Economic Consequences will be defined as total loss of properties and crop damages in dolars, or in our dataset as:
total_loss = PROPDMG * 10PROPDMGEXP + CROPDMG * 10CROPDMGEXP
The exponent information (PROPDMGEXP and CROPDMGEXP) of damage values are encoded as:
levels(dt$PROPDMGEXP)
## [1] "" "-" "?" "+" "0" "1" "2" "3" "4" "5" "6" "7" "8" "B" "h" "H" "K"
## [18] "m" "M"
So, it is necessary to convert the notation to a actual number of 10 powers. We used the conversion table found at https://rpubs.com/flyingdisc/PROPDMGEXP
| Exp Notation | Order Value |
|---|---|
| H,h | hundreds = 100 |
| K,k | kilos = thousands = 1,000 |
| M,m | millions = 1,000,000 |
| B,b | billions = 1,000,000,000 |
| (+) | 1 |
| (-) | 0 |
| (?) | 0 |
| black/empty character | 0 |
| numeric 0..8 | 10 |
## mapping factor to a ten power
exp_keys <- levels(dt$PROPDMGEXP)
exp_power <- c(0,0,0,0,1,1,1,1,1,1,1,1,1,9,2,2,3,6,6)
## seeing the map
exp_mapping <- data.frame(exp_keys,exp_power)
exp_mapping
## exp_keys exp_power
## 1 0
## 2 - 0
## 3 ? 0
## 4 + 0
## 5 0 1
## 6 1 1
## 7 2 1
## 8 3 1
## 9 4 1
## 10 5 1
## 11 6 1
## 12 7 1
## 13 8 1
## 14 B 9
## 15 h 2
## 16 H 2
## 17 K 3
## 18 m 6
## 19 M 6
## converting PROPDMGEXP
dt$PROPDMGEXP <- as.character(dt$PROPDMGEXP)

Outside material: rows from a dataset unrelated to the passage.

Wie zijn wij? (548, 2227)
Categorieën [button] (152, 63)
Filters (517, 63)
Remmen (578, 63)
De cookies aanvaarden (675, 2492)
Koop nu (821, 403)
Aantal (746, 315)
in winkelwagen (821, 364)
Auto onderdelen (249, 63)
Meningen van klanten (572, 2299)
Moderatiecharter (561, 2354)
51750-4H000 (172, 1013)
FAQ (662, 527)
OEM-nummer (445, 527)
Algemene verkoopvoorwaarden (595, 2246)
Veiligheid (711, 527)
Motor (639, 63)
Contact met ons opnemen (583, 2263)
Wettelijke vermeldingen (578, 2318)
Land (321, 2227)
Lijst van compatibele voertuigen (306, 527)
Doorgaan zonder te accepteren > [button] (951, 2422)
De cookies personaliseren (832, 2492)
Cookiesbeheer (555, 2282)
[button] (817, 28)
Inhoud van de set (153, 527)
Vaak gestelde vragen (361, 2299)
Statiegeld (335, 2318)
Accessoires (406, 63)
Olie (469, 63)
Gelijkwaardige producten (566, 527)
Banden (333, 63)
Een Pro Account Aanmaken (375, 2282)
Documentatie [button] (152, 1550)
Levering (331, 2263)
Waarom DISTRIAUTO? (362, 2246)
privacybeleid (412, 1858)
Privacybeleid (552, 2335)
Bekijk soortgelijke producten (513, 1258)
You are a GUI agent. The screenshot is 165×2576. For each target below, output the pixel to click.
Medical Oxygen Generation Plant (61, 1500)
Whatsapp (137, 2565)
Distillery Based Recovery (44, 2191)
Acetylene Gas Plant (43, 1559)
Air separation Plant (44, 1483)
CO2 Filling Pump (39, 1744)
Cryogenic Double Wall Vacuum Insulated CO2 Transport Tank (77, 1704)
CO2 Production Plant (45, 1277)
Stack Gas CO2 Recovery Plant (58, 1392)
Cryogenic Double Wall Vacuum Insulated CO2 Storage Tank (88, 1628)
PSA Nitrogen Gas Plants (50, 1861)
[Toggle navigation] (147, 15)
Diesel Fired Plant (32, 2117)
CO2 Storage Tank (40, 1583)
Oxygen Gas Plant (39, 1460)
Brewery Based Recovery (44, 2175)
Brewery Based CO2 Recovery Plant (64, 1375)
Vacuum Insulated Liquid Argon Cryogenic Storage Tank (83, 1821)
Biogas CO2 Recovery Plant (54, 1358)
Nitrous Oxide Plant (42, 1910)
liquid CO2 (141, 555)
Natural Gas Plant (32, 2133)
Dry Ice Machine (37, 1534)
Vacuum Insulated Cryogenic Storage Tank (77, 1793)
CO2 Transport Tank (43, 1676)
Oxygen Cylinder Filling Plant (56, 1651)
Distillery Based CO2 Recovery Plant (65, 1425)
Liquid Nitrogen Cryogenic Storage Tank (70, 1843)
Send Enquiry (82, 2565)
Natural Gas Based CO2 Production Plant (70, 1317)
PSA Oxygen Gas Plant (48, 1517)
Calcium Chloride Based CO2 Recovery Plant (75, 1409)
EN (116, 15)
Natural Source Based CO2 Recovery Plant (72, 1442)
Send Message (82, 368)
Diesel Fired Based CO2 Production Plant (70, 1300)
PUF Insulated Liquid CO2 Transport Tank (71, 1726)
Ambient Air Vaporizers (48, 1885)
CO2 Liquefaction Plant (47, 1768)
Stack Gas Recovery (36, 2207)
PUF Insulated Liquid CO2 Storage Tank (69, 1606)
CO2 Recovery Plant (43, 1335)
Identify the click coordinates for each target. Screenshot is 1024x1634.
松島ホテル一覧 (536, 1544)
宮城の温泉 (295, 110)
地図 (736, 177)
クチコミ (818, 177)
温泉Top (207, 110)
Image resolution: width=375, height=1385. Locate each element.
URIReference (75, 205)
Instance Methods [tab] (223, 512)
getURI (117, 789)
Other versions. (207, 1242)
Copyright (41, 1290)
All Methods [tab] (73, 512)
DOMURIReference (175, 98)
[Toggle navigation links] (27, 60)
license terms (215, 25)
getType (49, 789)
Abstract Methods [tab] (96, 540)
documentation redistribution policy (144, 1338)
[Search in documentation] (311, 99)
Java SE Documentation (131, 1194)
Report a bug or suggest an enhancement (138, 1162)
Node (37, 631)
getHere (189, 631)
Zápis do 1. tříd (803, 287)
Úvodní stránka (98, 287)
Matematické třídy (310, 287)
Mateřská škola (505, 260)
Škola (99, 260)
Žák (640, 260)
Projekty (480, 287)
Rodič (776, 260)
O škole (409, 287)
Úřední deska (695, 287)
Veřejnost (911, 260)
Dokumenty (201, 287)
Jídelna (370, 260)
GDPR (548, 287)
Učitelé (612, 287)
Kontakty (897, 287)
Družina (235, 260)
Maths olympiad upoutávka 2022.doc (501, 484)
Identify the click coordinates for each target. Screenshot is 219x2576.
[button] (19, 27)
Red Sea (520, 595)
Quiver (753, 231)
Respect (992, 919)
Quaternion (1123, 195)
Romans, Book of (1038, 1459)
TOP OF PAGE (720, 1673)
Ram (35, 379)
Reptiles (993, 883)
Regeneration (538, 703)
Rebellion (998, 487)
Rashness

dt <- merge(dt,exp_mapping, by.x="PROPDMGEXP", by.y="exp_keys")
colnames(dt)[9]<-"PROPDMGEXP.n"
## converting CROPDMGEXP
dt$CROPDMGEXP <- as.character(dt$CROPDMGEXP)
dt <- merge(dt,exp_mapping, by.x="CROPDMGEXP", by.y="exp_keys")
colnames(dt)[10]<-"CROPDMGEXP.n"
## calculating total loss
dt$total_loss <- dt$PROPDMG * (10^dt$PROPDMGEXP.n) + dt$CROPDMG * (10^dt$CROPDMGEXP.n)
After convertion we can summarize the economic impact by event type and see the top 10.
## summarizing by event type
economic_impact <- dt %>%
group_by(EVTYPE) %>%
summarise(total_loss = sum(total_loss,rm.na=TRUE)) %>%
arrange(desc(total_loss))
## seeing the top 10
head(economic_impact,10)
## Source: local data frame [10 x 2]
##
## EVTYPE total_loss
## 1 FLOOD 150319678258
## 2 HURRICANE/TYPHOON 71913712801
## 3 TORNADO 57352117611
## 4 STORM SURGE 43323541001
## 5 HAIL 18757611588
## 6 FLASH FLOOD 17562132319
## 7 DROUGHT 15018672001
## 8 HURRICANE 14610229011
## 9 RIVER FLOOD 10148404501
## 10 ICE STORM 8967041811
## chart
ei_chart <- ggplot(
head(economic_impact,10),
aes(x=reorder(EVTYPE,total_loss), y=total_loss/10^6))
ei_chart <- ei_chart + geom_bar(stat="identity") + coord_flip() + theme_bw()
ei_chart <- ei_chart + xlab("Weather Event") + ylab("Total Loss (millions USD)")
ei_chart <- ei_chart + ggtitle("Top 10 weather events cause economic loss")
ei_chart
As we see above, the Flood, Hurricane/Typhoon and Tornados are events that bring _more economic impact__, cross US, while Tornados, Excessive Heat, TST Wind and Floods are the events that cause more harm to population.